━━━━━ Data to process

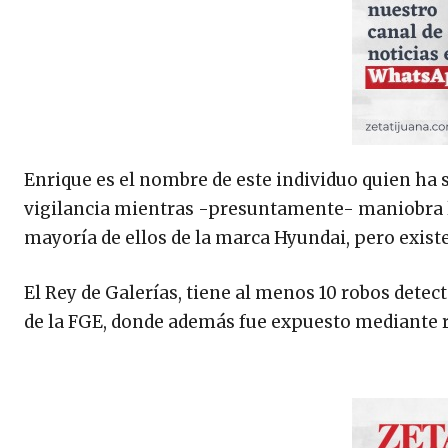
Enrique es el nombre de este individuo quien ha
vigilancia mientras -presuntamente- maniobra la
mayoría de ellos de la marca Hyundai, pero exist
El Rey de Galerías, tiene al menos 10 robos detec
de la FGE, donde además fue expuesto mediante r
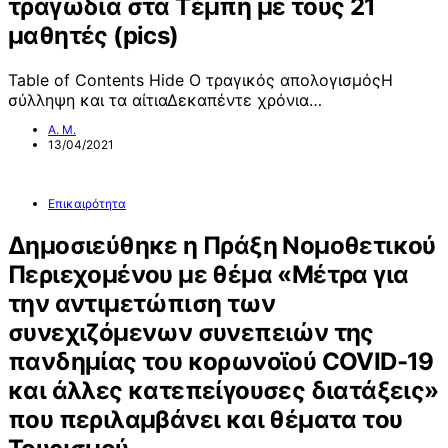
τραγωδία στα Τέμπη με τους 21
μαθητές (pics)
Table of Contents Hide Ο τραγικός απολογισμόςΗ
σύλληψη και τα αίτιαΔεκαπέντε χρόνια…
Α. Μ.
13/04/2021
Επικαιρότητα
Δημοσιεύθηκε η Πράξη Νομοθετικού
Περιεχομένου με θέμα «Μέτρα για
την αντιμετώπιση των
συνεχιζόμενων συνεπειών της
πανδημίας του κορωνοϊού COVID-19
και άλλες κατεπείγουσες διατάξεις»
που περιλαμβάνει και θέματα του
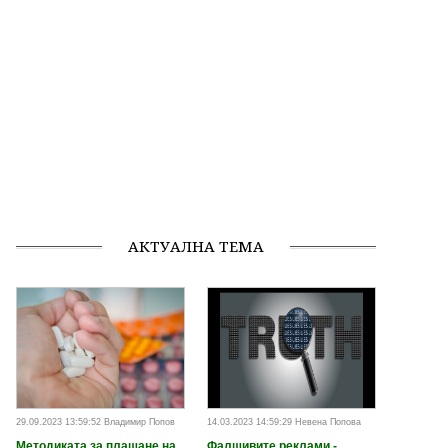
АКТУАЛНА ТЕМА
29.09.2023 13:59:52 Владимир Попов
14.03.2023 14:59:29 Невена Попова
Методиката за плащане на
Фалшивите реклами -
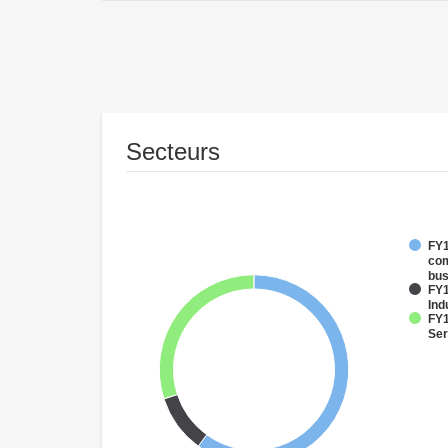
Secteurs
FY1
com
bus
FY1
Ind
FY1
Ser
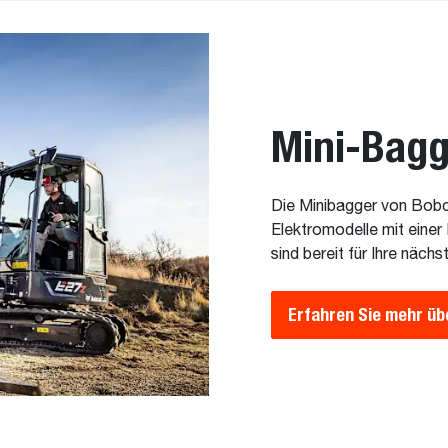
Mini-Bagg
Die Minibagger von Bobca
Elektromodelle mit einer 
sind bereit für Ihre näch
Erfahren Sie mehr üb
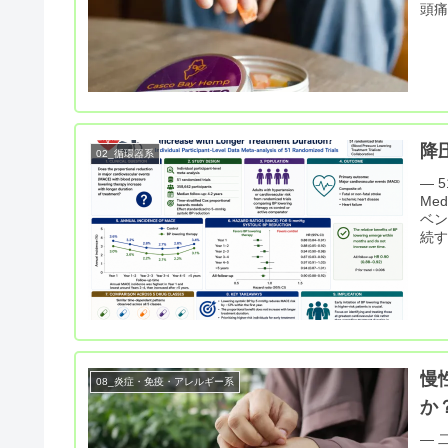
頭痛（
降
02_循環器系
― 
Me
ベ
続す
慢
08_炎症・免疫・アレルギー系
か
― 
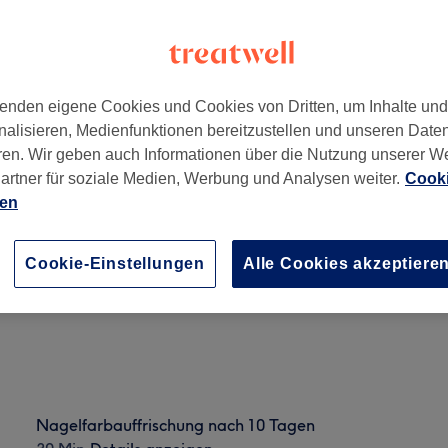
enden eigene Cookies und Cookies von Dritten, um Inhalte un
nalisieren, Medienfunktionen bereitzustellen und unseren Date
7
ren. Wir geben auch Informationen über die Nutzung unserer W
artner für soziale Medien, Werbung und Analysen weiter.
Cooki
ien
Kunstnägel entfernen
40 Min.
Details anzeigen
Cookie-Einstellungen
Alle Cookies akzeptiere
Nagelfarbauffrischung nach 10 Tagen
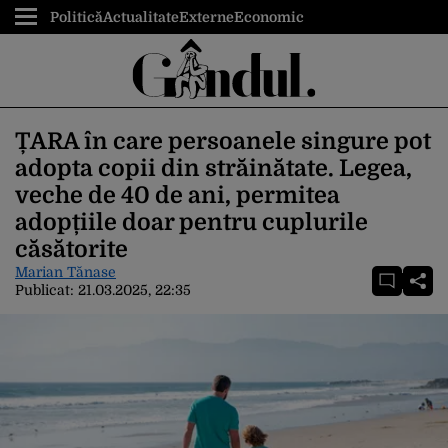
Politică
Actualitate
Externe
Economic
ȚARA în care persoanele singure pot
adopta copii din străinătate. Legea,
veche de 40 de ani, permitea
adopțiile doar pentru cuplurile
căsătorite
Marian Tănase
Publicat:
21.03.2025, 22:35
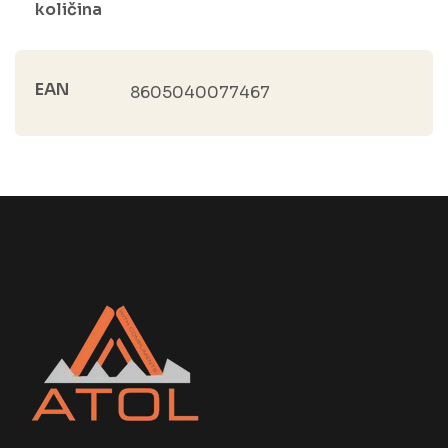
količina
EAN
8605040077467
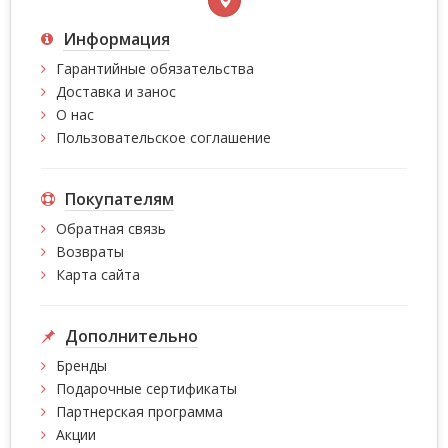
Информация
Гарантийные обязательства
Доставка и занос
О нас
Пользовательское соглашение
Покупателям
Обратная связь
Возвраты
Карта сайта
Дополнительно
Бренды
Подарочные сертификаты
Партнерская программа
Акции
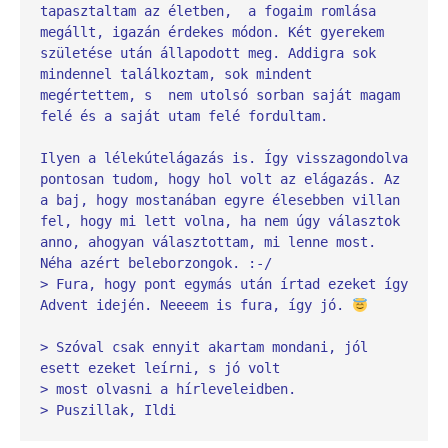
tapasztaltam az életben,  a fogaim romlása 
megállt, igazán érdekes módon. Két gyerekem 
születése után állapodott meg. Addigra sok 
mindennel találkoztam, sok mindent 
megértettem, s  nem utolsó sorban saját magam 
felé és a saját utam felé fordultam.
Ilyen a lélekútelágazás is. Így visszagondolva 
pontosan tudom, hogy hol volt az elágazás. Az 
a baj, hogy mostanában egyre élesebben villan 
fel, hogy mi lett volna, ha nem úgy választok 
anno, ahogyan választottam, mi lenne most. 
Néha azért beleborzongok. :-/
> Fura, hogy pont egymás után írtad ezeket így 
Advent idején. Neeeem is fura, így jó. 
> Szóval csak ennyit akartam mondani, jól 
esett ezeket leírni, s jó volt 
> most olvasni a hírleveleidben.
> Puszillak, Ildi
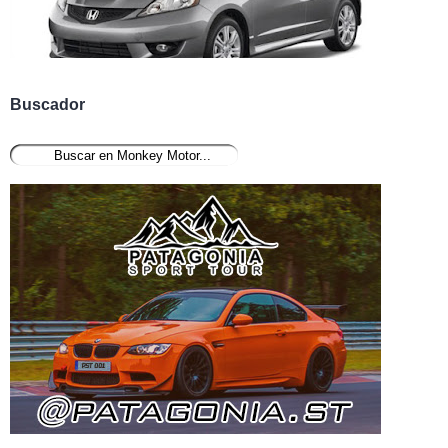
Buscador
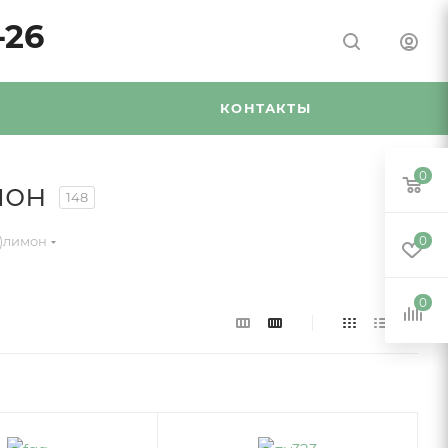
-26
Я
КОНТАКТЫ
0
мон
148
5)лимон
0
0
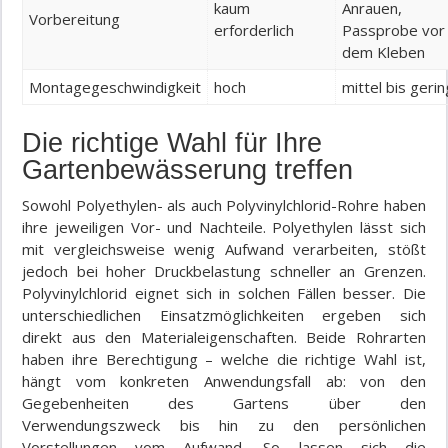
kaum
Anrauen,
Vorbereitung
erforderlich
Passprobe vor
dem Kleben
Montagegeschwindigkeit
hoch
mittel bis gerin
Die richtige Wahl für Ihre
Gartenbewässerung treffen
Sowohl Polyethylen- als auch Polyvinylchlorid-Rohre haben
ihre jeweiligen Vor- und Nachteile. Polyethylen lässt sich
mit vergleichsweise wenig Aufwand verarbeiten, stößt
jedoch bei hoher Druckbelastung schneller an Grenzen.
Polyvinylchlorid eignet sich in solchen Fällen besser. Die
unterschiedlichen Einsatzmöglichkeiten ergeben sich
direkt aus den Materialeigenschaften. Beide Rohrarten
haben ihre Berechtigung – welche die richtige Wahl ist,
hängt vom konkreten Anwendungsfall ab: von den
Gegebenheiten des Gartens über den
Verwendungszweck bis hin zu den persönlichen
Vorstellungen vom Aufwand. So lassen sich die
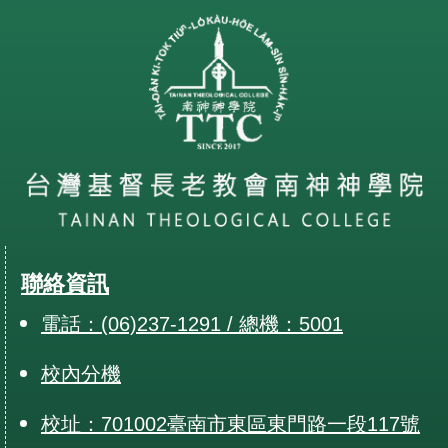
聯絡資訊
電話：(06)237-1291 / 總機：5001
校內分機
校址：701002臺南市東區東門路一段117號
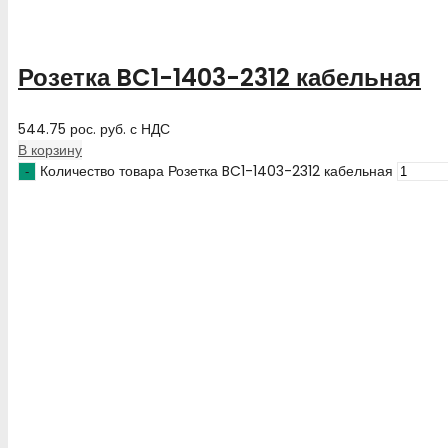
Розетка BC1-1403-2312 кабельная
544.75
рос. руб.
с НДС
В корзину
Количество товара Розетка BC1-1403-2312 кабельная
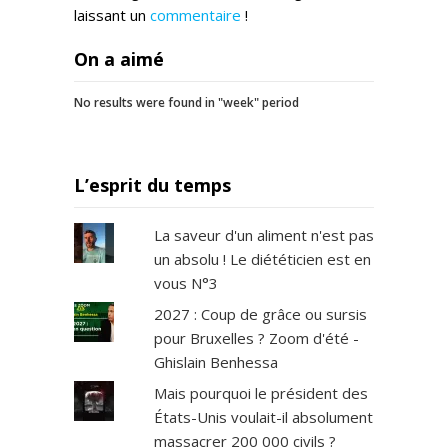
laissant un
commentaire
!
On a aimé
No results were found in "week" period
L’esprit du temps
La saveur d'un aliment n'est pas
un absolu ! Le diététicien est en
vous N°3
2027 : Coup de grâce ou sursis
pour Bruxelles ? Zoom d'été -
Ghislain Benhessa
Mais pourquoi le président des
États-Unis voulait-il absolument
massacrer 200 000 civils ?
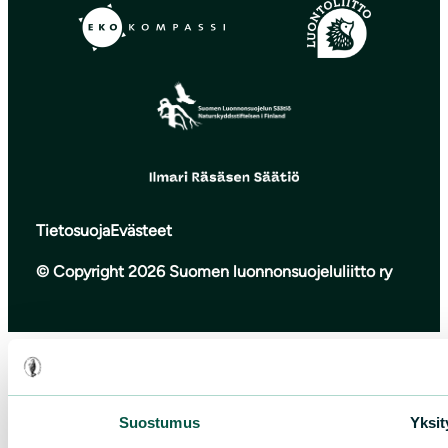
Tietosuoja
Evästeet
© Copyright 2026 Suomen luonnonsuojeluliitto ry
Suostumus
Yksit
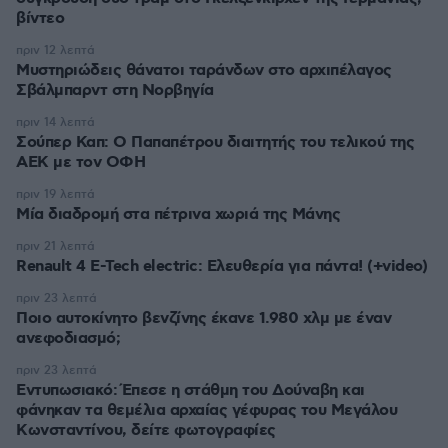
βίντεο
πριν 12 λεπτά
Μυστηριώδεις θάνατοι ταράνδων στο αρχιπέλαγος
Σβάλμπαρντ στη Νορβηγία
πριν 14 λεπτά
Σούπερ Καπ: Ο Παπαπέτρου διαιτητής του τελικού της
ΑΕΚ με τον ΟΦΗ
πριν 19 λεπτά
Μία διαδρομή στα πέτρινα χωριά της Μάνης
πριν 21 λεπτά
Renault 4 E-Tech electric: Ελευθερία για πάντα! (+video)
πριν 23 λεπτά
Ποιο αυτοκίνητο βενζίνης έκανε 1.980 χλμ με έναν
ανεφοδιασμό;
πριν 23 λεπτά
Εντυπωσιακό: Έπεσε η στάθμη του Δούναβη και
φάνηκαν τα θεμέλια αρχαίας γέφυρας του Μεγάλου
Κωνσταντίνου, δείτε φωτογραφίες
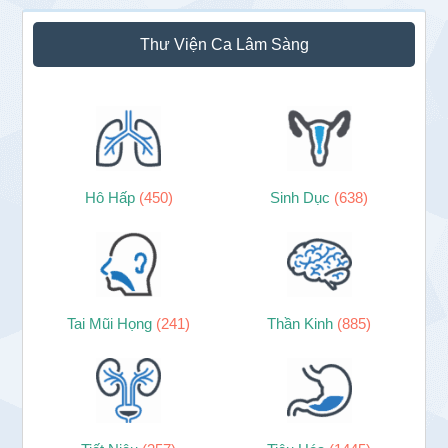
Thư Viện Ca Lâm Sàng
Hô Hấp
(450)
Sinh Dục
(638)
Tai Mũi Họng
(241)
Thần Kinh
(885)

━━━━━━━━━━

Exercise → In the entries above, find each line with the string "Розетка" and copy it.

Task answer →
Розетка BC1-1403-2312 кабельная
Количество товара Розетка BC1-1403-2312 кабельная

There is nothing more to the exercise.